You can't say at this stage that anyone should consider anifrolumab earlier in a patient's treatment scheme because we just don't have the safety data to support that. At the same time, clinicians should have this in their back pocket, adding it to their therapeutic armamentarium when considering options for adolescent patients with severe refractory cutaneous disease.

Looking ahead, what's next for investigations into anifrolumab, particularly in the context of cutaneous lupus?

Shaw: I think it's important to remember that there still is no FDA-approved medication for cutaneous lupus. So the obvious next step is to obtain an FDA-approved medication for cutaneous lupus. There are ongoing phase 2 and 3 trials, including a planned phase 3 trial of anifrolumab for cutaneous lupus specifically. It hasn't started recruiting, but it is in the works.

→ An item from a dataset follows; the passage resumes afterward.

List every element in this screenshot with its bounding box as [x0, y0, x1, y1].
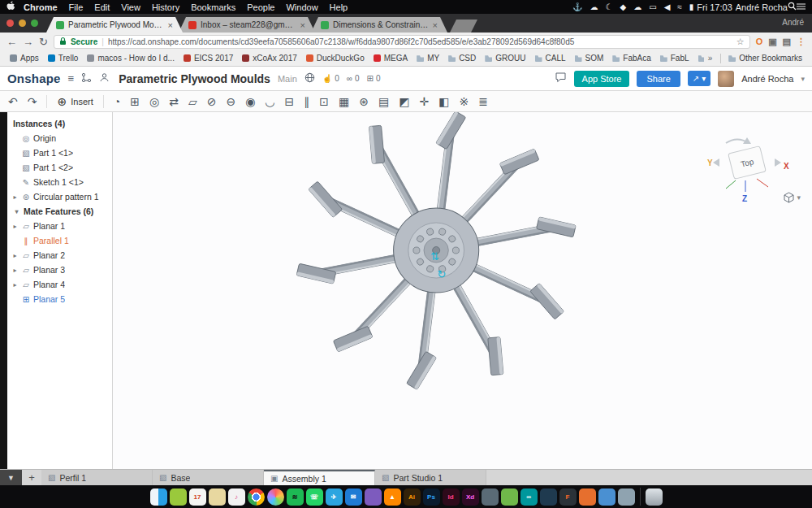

So I think the future is bright, so to speak. There is an immense need to have effective and quick therapeutic options for patients with cutaneous lupus.

We finally have a lot of interest in the medical community and pharmaceutical industry to get an FDA-approved medication for cutaneous lupus. There's a lot of emphasis right now in dermatology to recognize the psychosocial impact of disfiguring skin diseases. Much has been written about acne and vitiligo, but cutaneous lupus, when left untreated or when it's poorly treated, can also be devastating. These are severely dispigmenting and scarring processes that can occur.

So, to be able to finally add a medication, although its treatment or its use is off-label at this point, is a real game-changer.

Shaw did not disclose any relevant financial relationships with industry.